I snorted. “Yeah, and I’m also the type to beat an uncooperative suspect to a pulp and laugh while doing so.”
“I hate to break up this little colleague interaction session,” Eleri said, “but time is of the essence.”
Cole pushed back the sleeve of his coat and checked his wristwatch. “Curtain goes up in twenty minutes. Thank you for reminding me, Eleri.”
Was that code? Or did he mean it was twenty minutes to seven? Either way, things had to progress faster than they were so far.
“I’m here, Cole,” Wyatt said. He took a step forward. Snow put a hand on his chest to keep him back. “What do you want?”
“Me? Not a thing, really. When I first came home, I wanted to cut your heart out with a butter knife.

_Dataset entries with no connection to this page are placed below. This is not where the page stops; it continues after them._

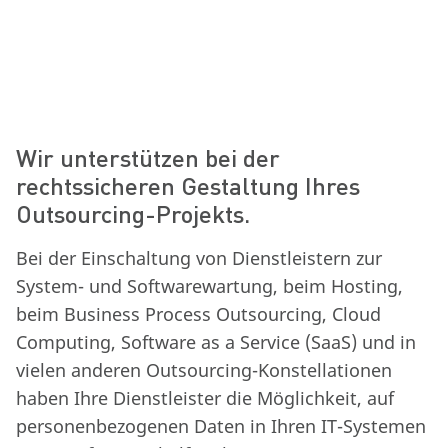
Wir unterstützen bei der
rechtssicheren Gestaltung Ihres
Outsourcing-Projekts.
Bei der Einschaltung von Dienstleistern zur
System- und Softwarewartung, beim Hosting,
beim Business Process Outsourcing, Cloud
Computing, Software as a Service (SaaS) und in
vielen anderen Outsourcing-Konstellationen
haben Ihre Dienstleister die Möglichkeit, auf
personenbezogenen Daten in Ihren IT-Systemen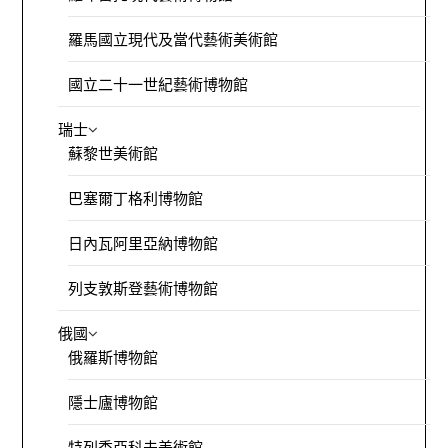
羅馬國立現代及當代藝術美術館
國立二十一世紀藝術博物館
瑞士
蘇黎世美術館
巴塞爾丁格利博物館
日內瓦阿里亞納博物館
列支敦斯登藝術博物館
俄國
俄羅斯博物館
隱士廬博物館
特列季亞科夫美術館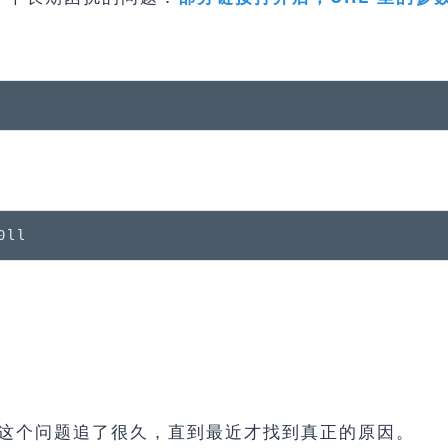
0ll
这个问题追了很久，直到最近才找到真正的原因。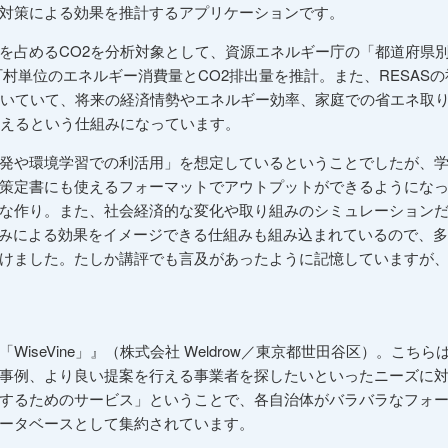
対策による効果を推計するアプリケーションです。
を占めるCO2を分析対象として、資源エネルギー庁の「都道府県
村単位のエネルギー消費量とCO2排出量を推計。また、RESAS
用いていて、将来の経済情勢やエネルギー効率、家庭での省エネ取
行えるという仕組みになっています。
発や環境学習での利活用」を想定しているということでしたが、
策定書にも使えるフォーマットでアウトプットができるようにな
な作り。また、社会経済的な変化や取り組みのシミュレーション
組みによる効果をイメージできる仕組みも組み込まれているので、
けました。たしか講評でも言及があったように記憶していますが
iseVine」』（株式会社 Weldrow／東京都世田谷区）。こち
事例、より良い提案を行える事業者を探したいといったニーズに
するためのサービス」ということで、各自治体がバラバラなフォ
ータベースとして集約されています。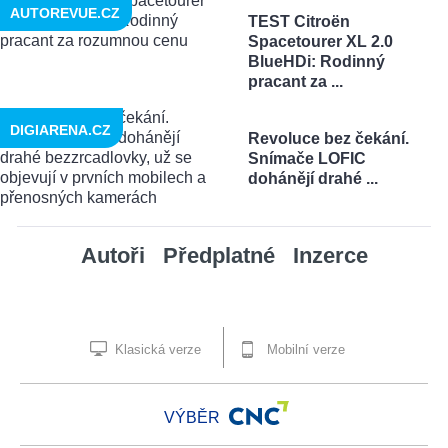
AUTOREVUE.CZ
TEST Citroën
Spacetourer XL 2.0
BlueHDi: Rodinný
pracant za ...
DIGIARENA.CZ
Revoluce bez čekání.
Snímače LOFIC
dohánějí drahé ...
Autoři
Předplatné
Inzerce
Klasická verze
Mobilní verze
VÝBĚR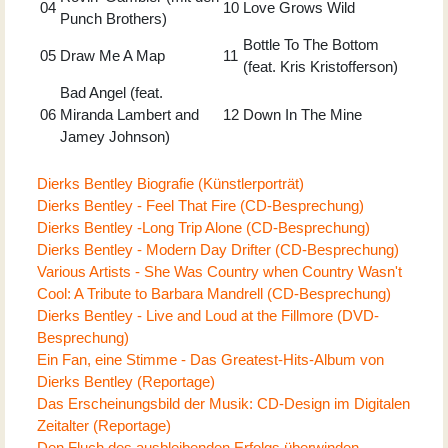
04
10
Love Grows Wild
Punch Brothers)
Bottle To The Bottom
05
Draw Me A Map
11
(feat. Kris Kristofferson)
Bad Angel (feat.
06
Miranda Lambert and
12
Down In The Mine
Jamey Johnson)
Dierks Bentley Biografie (Künstlerporträt)
Dierks Bentley - Feel That Fire (CD-Besprechung)
Dierks Bentley -Long Trip Alone (CD-Besprechung)
Dierks Bentley - Modern Day Drifter (CD-Besprechung)
Various Artists - She Was Country when Country Wasn't
Cool: A Tribute to Barbara Mandrell (CD-Besprechung)
Dierks Bentley - Live and Loud at the Fillmore (DVD-
Besprechung)
Ein Fan, eine Stimme - Das Greatest-Hits-Album von
Dierks Bentley (Reportage)
Das Erscheinungsbild der Musik: CD-Design im Digitalen
Zeitalter (Reportage)
Den Fluch des ausbleibenden Erfolgs überwinden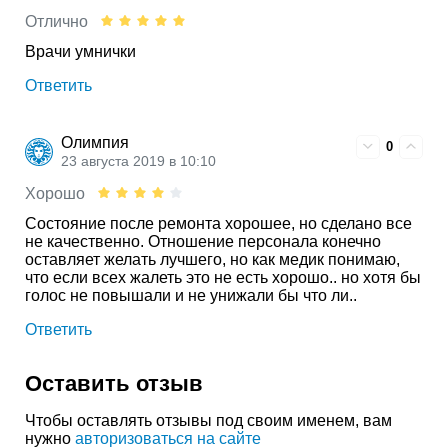
Отлично
Врачи умнички
Ответить
Олимпия
0
23 августа 2019 в 10:10
Хорошо
Состояние после ремонта хорошее, но сделано все
не качественно. Отношение персонала конечно
оставляет желать лучшего, но как медик понимаю,
что если всех жалеть это не есть хорошо.. но хотя бы
голос не повышали и не унижали бы что ли..
Ответить
Оставить отзыв
Чтобы оставлять отзывы под своим именем, вам
нужно
авторизоваться на сайте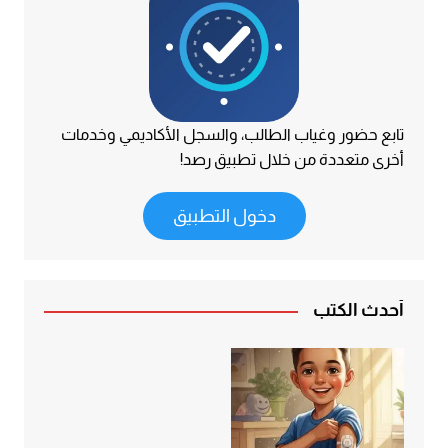
تابع حضور وغياب الطالب، والسجل الأكاديمي وخدمات
أخرى متعددة من خلال تطبيق رصد!
دخول التطبيق
أحدث الكتب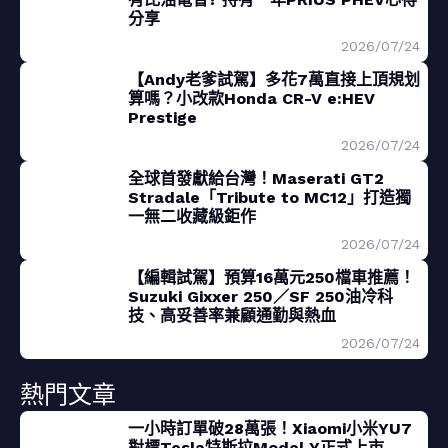
分享
2026/07/24
【Andy老爹試駕】多花7萬直接上頂規划
算嗎？小改款Honda CR-V e:HEV
Prestige
2026/07/24
全球首發獻給台灣！Maserati GT2
Stradale「Tribute to MC12」打造獨
一無二收藏級鉅作
2026/07/24
【編輯試駕】預算16萬元250檔車推薦！
Suzuki Gixxer 250／SF 250油冷科
技、高妥善率兼顧通勤與熱血
2026/07/24
熱門文章
一小時訂單破28萬張！Xiaomi小米YU7
對標Tesla特斯拉Model Y正式上市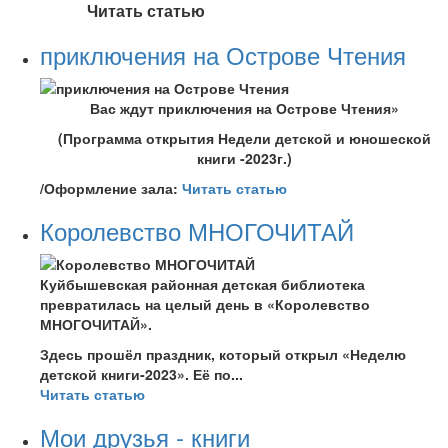
Читать статью
приключения на Острове Чтения
Вас ждут приключения на Острове Чтения»
(Программа открытия Недели детской и юношеской
книги -2023г.)
/Оформление зала:
Читать статью
Королевство МНОГОЧИТАЙ
Куйбышевская районная детская библиотека
превратилась на целый день в «Королевство
МНОГОЧИТАЙ».
Здесь прошёл праздник, который открыл «Неделю
детской книги-2023». Её по...
Читать статью
Мои друзья - книги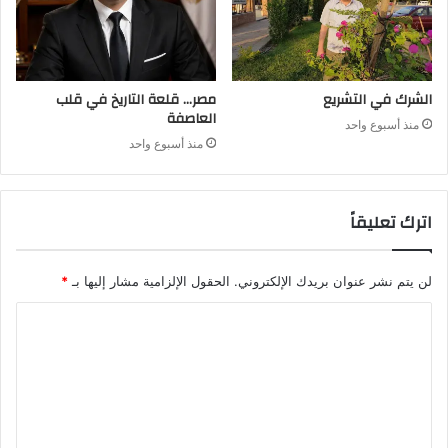
الشرك في التشريع
مصر… قلعة التاريخ في قلب
العاصفة
منذ أسبوع واحد
منذ أسبوع واحد
اترك تعليقاً
لن يتم نشر عنوان بريدك الإلكتروني.
الحقول الإلزامية مشار إليها بـ
*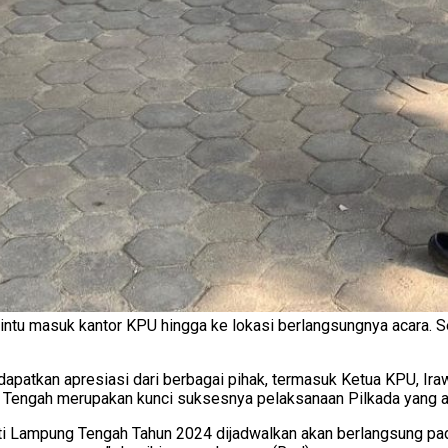
 pintu masuk kantor KPU hingga ke lokasi berlangsungnya acara.
atkan apresiasi dari berbagai pihak, termasuk Ketua KPU, Ira
g Tengah merupakan kunci suksesnya pelaksanaan Pilkada yang a
ti Lampung Tengah Tahun 2024 dijadwalkan akan berlangsung pa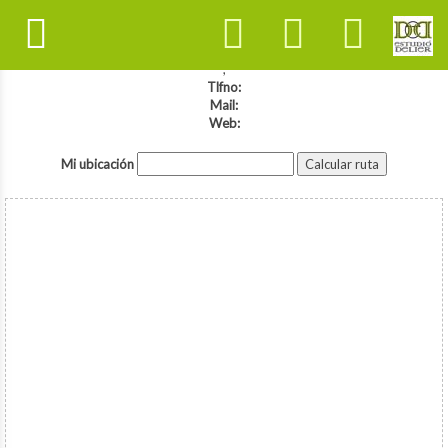
,
Tlfno:
Mail:
Web:
Mi ubicación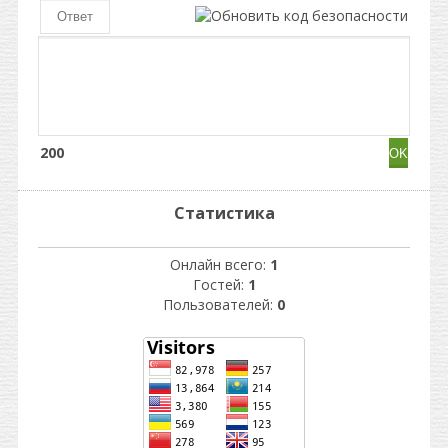
200
Статистика
Онлайн всего:
1
Гостей:
1
Пользователей:
0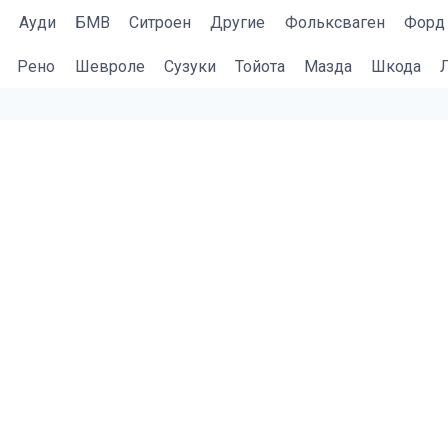
Ауди
БМВ
Cитроен
Другие
Фольксваген
Форд
Рено
Шевроле
Сузуки
Тойота
Мазда
Шкода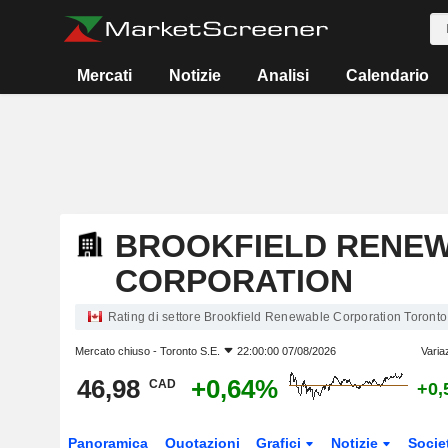
Mercati
Notizie
Analisi
Calendario
BROOKFIELD RENE
CORPORATION
Rating di settore Brookfield Renewable Corporation Toronto
Mercato chiuso -
Toronto S.E.
22:00:00 07/08/2026
Varia
46,98
+0,64%
CAD
+0,
Panoramica
Quotazioni
Grafici
Notizie
Socie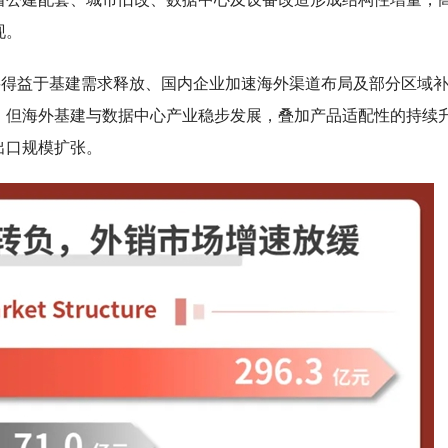
现。
要得益于基建需求释放、国内企业加速海外渠道布局及部分区域
，但海外基建与数据中心产业稳步发展，叠加产品适配性的持续
出口规模扩张。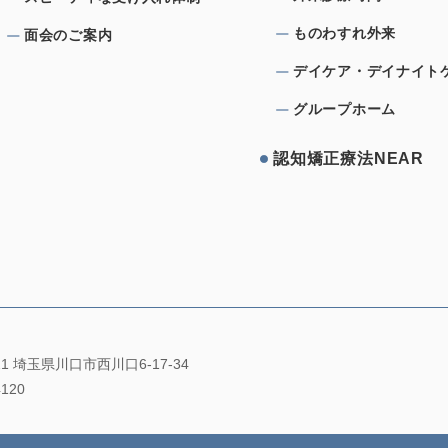
ものわすれ外来
⾯会のご案内
デイケア・デイナイト
グループホーム
認知矯正療法NEAR
021 埼玉県川口市西川口6-17-34
4120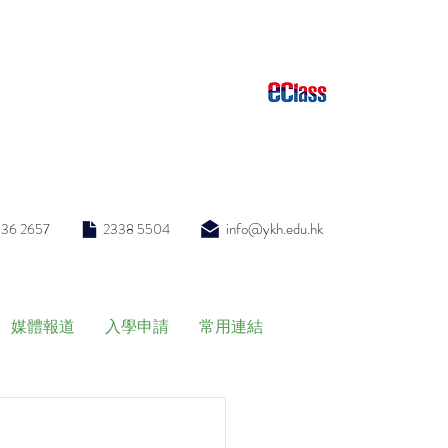
info@ykh.edu.hk
336 2657
2338 5504
媒體報道
入學申請
常用連結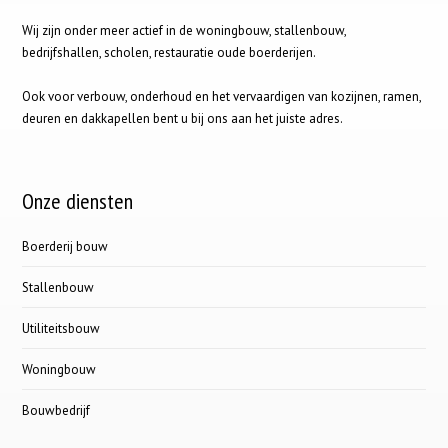
Wij zijn onder meer actief in de woningbouw, stallenbouw,
bedrijfshallen, scholen, restauratie oude boerderijen.
Ook voor verbouw, onderhoud en het vervaardigen van kozijnen, ramen,
deuren en dakkapellen bent u bij ons aan het juiste adres.
Onze diensten
Boerderij bouw
Stallenbouw
Utiliteitsbouw
Woningbouw
Bouwbedrijf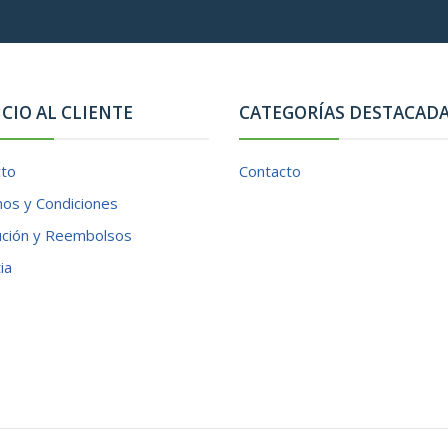
ICIO AL CLIENTE
CATEGORÍAS DESTACAD
cto
Contacto
os y Condiciones
ución y Reembolsos
ia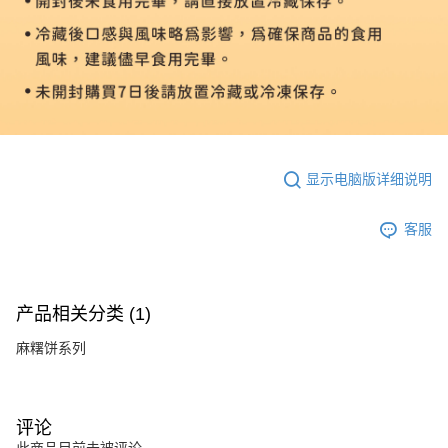
显示电脑版详细说明
客服
产品相关分类 (1)
麻糬饼系列
评论
此商品目前未被评论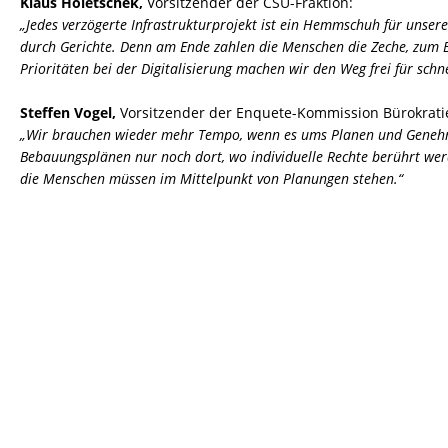
Klaus Holetschek,
Vorsitzender der CSU-Fraktion:
Jedes verzögerte Infrastrukturprojekt ist ein Hemmschuh für unser
durch Gerichte. Denn am Ende zahlen die Menschen die Zeche, zum Be
Prioritäten bei der Digitalisierung machen wir den Weg frei für sc
Steffen Vogel,
Vorsitzender der Enquete-Kommission Bürokrat
Wir brauchen wieder mehr Tempo, wenn es ums Planen und Genehmig
Bebauungsplänen nur noch dort, wo individuelle Rechte berührt we
die Menschen müssen im Mittelpunkt von Planungen stehen.“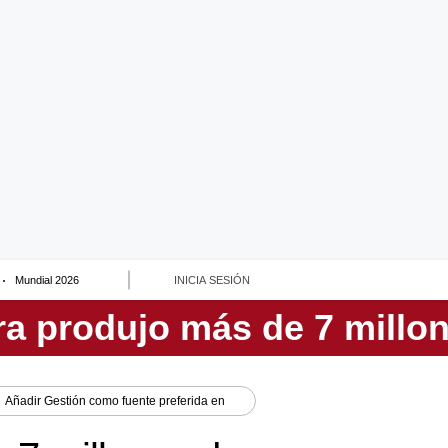
Mundial 2026
INICIA SESIÓN
Añadir
Gestión
como fuente preferida en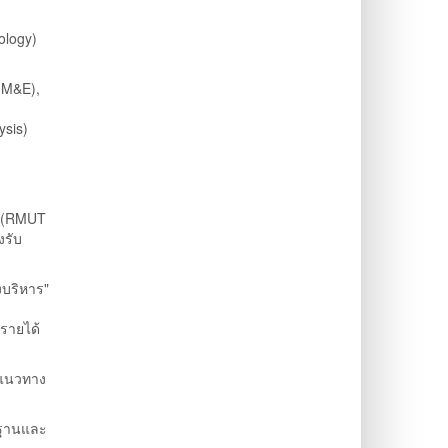
ology)
(M&E),
ysis)
(RMUT
งรับ
งบริหาร"
ลรายได้
็นแนวทาง
รฐานและ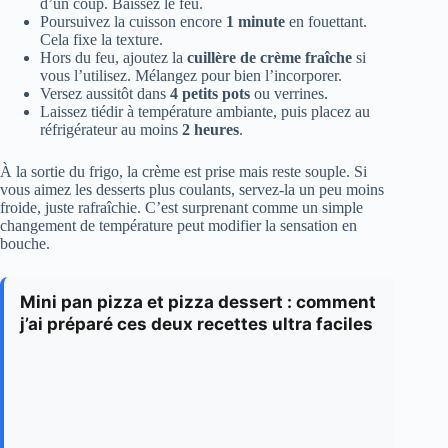
d’un coup. Baissez le feu.
Poursuivez la cuisson encore
1 minute
en fouettant.
Cela fixe la texture.
Hors du feu, ajoutez la
cuillère de crème fraîche
si
vous l’utilisez. Mélangez pour bien l’incorporer.
Versez aussitôt dans
4 petits pots
ou verrines.
Laissez tiédir à température ambiante, puis placez au
réfrigérateur au moins
2 heures
.
À la sortie du frigo, la crème est prise mais reste souple. Si
vous aimez les desserts plus coulants, servez-la un peu moins
froide, juste rafraîchie. C’est surprenant comme un simple
changement de température peut modifier la sensation en
bouche.
Mini pan pizza et pizza dessert : comment
j’ai préparé ces deux recettes ultra faciles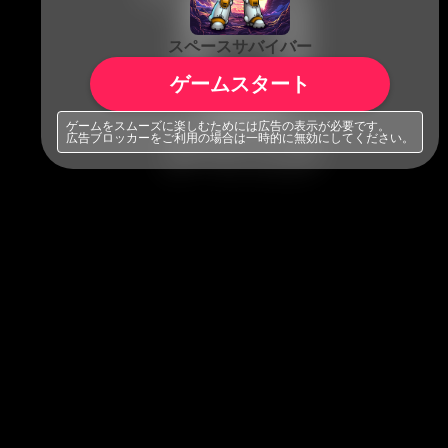
スペースサバイバー
ゲームスタート
ゲームをスムーズに楽しむためには広告の表示が必要です。
広告ブロッカーをご利用の場合は一時的に無効にしてください。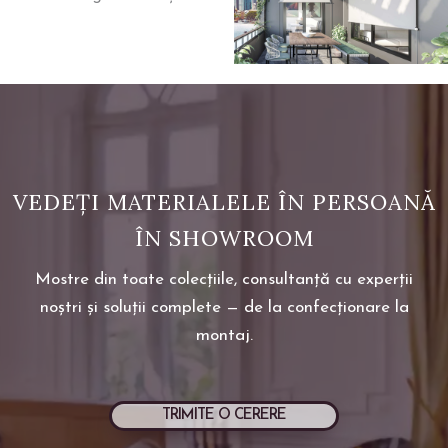
VEDEȚI MATERIALELE ÎN PERSOANĂ
ÎN SHOWROOM
Mostre din toate colecțiile, consultanță cu experții
noștri și soluții complete — de la confecționare la
montaj.
TRIMITE O CERERE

I watched you for a long time, making all manner of plans and contacting the right people. Then I heard about your affair with Resurrection Girl here, breaking your own fraternization rules by falling in love with your Hunter, and I decided death was too easy.”
Alarm bells clanged in my head. Through the disorientation of losing the Break and having my brain rattled by Cole, random dots finally began connecting. The orange blocking crystal. All the things he knew about us. The person helping Tovin run the mad scientist lab and control the goblin/Halfie forces. The timing of everything this past week. Jock Halfie’s admission that someone besides Tovin had employed him and his pals.
“I think someone’s put the puzzle together,” Cole said. I thought he was looking at me, but all I could do was gape at Wyatt. Wyatt just stared back, not understanding what must have been the strangest expression he’d ever seen on my face. “Go ahead and tell him, Evangeline. You know you want to tell him.”
I did. Instead, I rounded on Cole, my hatred growing. Understanding and sympathy for him had just died a quick death, and I let my disgust and rage boil over. Only the pistol, pressed to the center of my forehead, stopped me from jumping Cole. The cold metal held me there but did little to quell my fury.
“What the fuck did Tovin offer you, Cole? What did he promise you to sell out your own kind?”
Behind me, Wyatt made a strangled sound, but I had eyes only for Cole.
“Protection for Rain’s people,” Cole replied, “and for all the Therians. That when Tovin brought the Tainted over and began his rule, they would be promised independence in exchange for noninterference.” His brown eyes simmered with anger. “It seemed the very least we could ask for after the destruction of Phineas’s Clan.”
He wanted to protect the Therians because he had loved one. I understood the rationalization; however, I’d never be able to excuse his methods. Helping Tovin made him a party to the deaths of my partners, of Rufus’s Hunters, of the six who’d died at Olsmill. It made him a party to my own murder. “So you save the Therians, and humans get what? Served up as the main course for a bunch of demons while the goblins and Halfies sit around and snack?”
“I was so angry I didn’t much care what happened to humanity. All I knew was that the Therians were protected, and Snow and I would have our revenge on Wyatt for what he took from us.”
“Us?” Wyatt asked.
I backed off, sure the gun had left a little circular dent in my forehead, and looked over my shoulder. Snow leered at Wyatt, as if sizing him up for a fire spit.
“Rain was my sister, you son of a bitch,” Snow said. “She was a gentle spirit who never had a cross word to say about anyone. She didn’t deserve what you did to her.”
“No, she didn’t,” Wyatt said. “I had a choice to make that night, and if I had to make it again, I’d do the same thing.”
“Choose a human over a so-called Dreg?”
Wyatt bristled. “No, I’d choose a friend over a stranger.”
The answer did nothing to placate Snow. In fact, it seemed to do the opposite. He wasn’t a large man, but his lineage hinted at the ferocity lurking beneath his sandy hair and fair skin.
“So now that Tovin’s dead and the Tainted aren’t coming?” I asked. “What’s the grand plan? Challenge the Triads without backup and hope you win?”
“Hardly,” Cole said. “Snow is far more suspicious than I am, especially of humans. After your supposed murder at Phineas’s hands, Snow had the foresight to take a picture of you before he tossed you in that Dumpster.”